Rather than a madcap farce (like Lend Me a Tenor) or a heartfelt tribute to opera (as in McNally's opera trilogy), Living on Love comes off more like a mildly funny sitcom pilot: The premise is solid, but the writing hasn't hit its stride, nor have the performers entirely taken ownership of their roles. From its inoffensive humor to its somewhat stereotypical characters, everything about this show feels tailor-made for TV Land. Even the program cover (Fleming dramatically vocalizing and spilling her champagne as the rest of the cast makes goofy faces) wouldn't look out of place framed above a subway map (catch Living on Love Tuesdays after Frasier).

But any basic cable producer worth his salt could see the potential: a big-name headliner with a larger-than-life costar in Sills. Like Lucy and Ricky for the Lincoln Center set, they're ready to dive into any harebrained scheme in order to win the other's attention. Their love is true and enduring, not in spite of its eccentricity, but because of it. With remarkable chemistry and excellent comic timing, Fleming and Sills are more than game to sell that.

They're joined by a talented supporting cast. Blake Hammond and Scott Robertson make the most of Bruce and Eric, the matching menservants of the De Angelis home, but the roles are not much more than a stale Tweedledee-Tweedledum routine. Chlumsky brings a manic energy to Iris while O'Connell is the model of a grown-up dweeb. Both lean into awkward, which works for this pair of celebrity memoir ghostwriters. Still, they all seem underutilized by the ho-hum script.

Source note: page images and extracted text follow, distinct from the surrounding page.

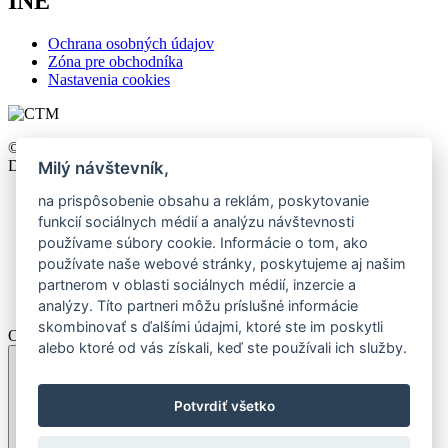
INÉ
Ochrana osobných údajov
Zóna pre obchodníka
Nastavenia cookies
©2026 CTM, All right reserved. Design by
khn office
,
Development by
Webmall
.
Milý návštevník,
na prispôsobenie obsahu a reklám, poskytovanie
funkcií sociálnych médií a analýzu návštevnosti
používame súbory cookie. Informácie o tom, ako
používate naše webové stránky, poskytujeme aj našim
partnerom v oblasti sociálnych médií, inzercie a
analýzy. Títo partneri môžu príslušné informácie
skombinovať s ďalšími údajmi, ktoré ste im poskytli
Otvoriť porovnanie
alebo ktoré od vás získali, keď ste používali ich služby.
Potvrdiť všetko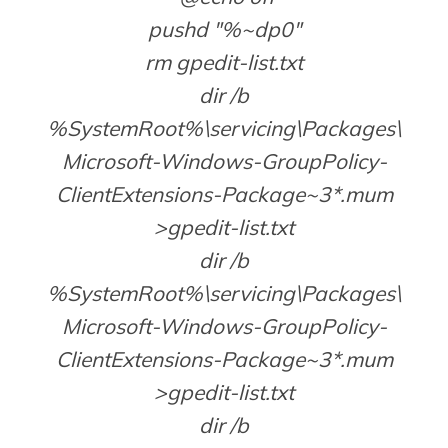
pushd "%~dp0"
rm gpedit-list.txt
dir /b
%SystemRoot%\servicing\Packages\
Microsoft-Windows-GroupPolicy-
ClientExtensions-Package~3*.mum
>gpedit-list.txt
dir /b
%SystemRoot%\servicing\Packages\
Microsoft-Windows-GroupPolicy-
ClientExtensions-Package~3*.mum
>gpedit-list.txt
dir /b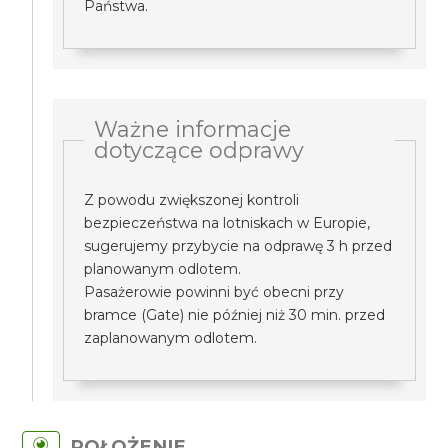
Państwa.
Ważne informacje
dotyczące odprawy
Z powodu zwiększonej kontroli
bezpieczeństwa na lotniskach w Europie,
sugerujemy przybycie na odprawę 3 h przed
planowanym odlotem.
Pasażerowie powinni być obecni przy
bramce (Gate) nie później niż 30 min. przed
zaplanowanym odlotem.
POŁOŻENIE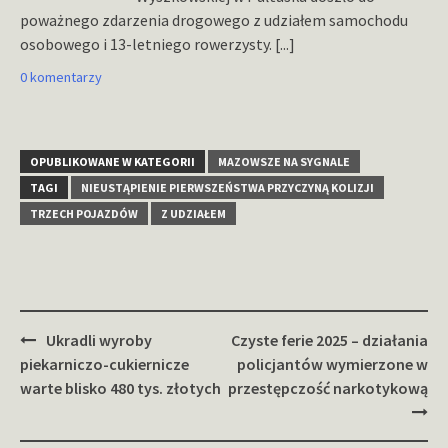
poważnego zdarzenia drogowego z udziałem samochodu
osobowego i 13-letniego rowerzysty.
[...]
0 komentarzy
OPUBLIKOWANE W KATEGORII
MAZOWSZE NA SYGNALE
TAGI
NIEUSTĄPIENIE PIERWSZEŃSTWA PRZYCZYNĄ KOLIZJI
TRZECH POJAZDÓW
Z UDZIAŁEM
Zobacz
Ukradli wyroby
Czyste ferie 2025 – działania
wpisy
piekarniczo-cukiernicze
policjantów wymierzone w
warte blisko 480 tys. złotych
przestępczość narkotykową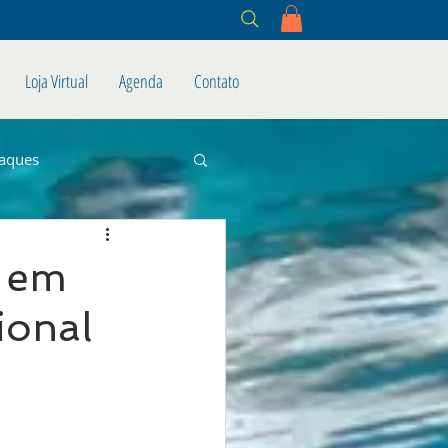
Loja Virtual
Agenda
Contato
aques
l em
ional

That fact is somewhat mitigated by Kathleen Marshall's capable direction, which always seems to be looking for a way into hilarity. Prepared to re-create her performance in La Bohème, Raquel enters wearing a peasant dress that glitters with her slightest move (costumes by Michael Krass). It's not exactly an ideal outfit in which to die of tuberculosis, but it does perfectly capture the fantastical excess of opera. Maestro slicks his hair back with maple syrup before entertaining Iris, a ridiculous moment made plausible by Sills' committed portrayal of an over-the-hill man attempting to maintain the illusion of youth. These are glimmers of the ludicrous heights Living on Love could reach, but doesn't.

In the second act dueling candlelight suppers between author and subject are readied as Maestro and Diva try to send each other into a fit of jealous passion. Finally, we brace for a farce of epic proportions, teeming with operatic tantrums and hot-blooded Italian meltdowns. It never comes. Instead, the story fizzles like a flat bottle of champagne. You'll laugh, but not nearly as much as you were expecting.

Perhaps an entire season of episodes would help us warm up this show's conservative zaniness. Unfortunately, the theater is a one-shot kind of enterprise and Living on Love misses the mark.